Un joven rey gobernaba a su pueblo con justicia y sobriedad. Se ocupaba del bienestar de sus súbditos, los impuestos que cobraba eran los imprescindibles para cubrir eficazmente las necesidades generales y dedicaba su jornada a atender puntualmente los asuntos de estado.
En el reino había paz y prosperidad. A su lado siempre estaba su fiel y sabio consejero, que ya había servido como tal a su padre.
Un día, el joven rey dijo en una comida a su mayordomo:
-Estoy cansado de comer con estos palillos de madera, soy el rey, así que da orden al orfebre de palacio de que me fabrique unos palillos de marfil y jade.
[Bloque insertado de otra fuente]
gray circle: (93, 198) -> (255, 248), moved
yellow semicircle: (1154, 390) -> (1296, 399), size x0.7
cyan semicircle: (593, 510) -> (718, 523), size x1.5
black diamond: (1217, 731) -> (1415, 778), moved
Oída esta orden, el consejero se dirigió inmediatamente al soberano:
-Majestad, os pido que me relevéis lo antes posible de mi cargo. No puedo serviros por más tiempo.
El monarca, extrañado, preguntó cuál era el motivo de aquella repentina decisión.
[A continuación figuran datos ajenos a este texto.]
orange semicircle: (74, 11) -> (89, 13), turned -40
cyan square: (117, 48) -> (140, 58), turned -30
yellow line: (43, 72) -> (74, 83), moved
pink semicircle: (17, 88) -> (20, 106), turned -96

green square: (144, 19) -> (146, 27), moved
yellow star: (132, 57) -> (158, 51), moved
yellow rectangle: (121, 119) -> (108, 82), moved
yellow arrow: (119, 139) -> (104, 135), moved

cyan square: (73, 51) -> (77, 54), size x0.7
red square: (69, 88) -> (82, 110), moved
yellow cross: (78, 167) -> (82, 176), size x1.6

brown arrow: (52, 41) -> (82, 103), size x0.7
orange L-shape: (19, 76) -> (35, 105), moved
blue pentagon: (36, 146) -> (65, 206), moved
-Es por los palillos, señor -respondió el consejero-. Ahora habéis solicitado unos palillos de jade y marfil, y mañana querréis sustituir los platos de barro por una vajilla de oro. Más adelante, vuestros vestidos de tela desearéis que sean reemplazados por otros de seda. Otro día, en vez de conformaros con comer verduras y puerco, solicitaréis lenguas de alondra y huevos de tortuga.
De este modo, llegará el momento en que los caprichos, la autocomplacencia y el mal uso del poder os harán ser injusto con vuestro pueblo.
Entonces, yo me rebelaré contra su majestad, y por nada del mundo deseo ver amanecer ese día.
Dicen que el rey revocó la orden dada al orfebre y que desde ese día fue llamado «el Prudente».
Y conservó al viejo consejero a su lado hasta su muerte.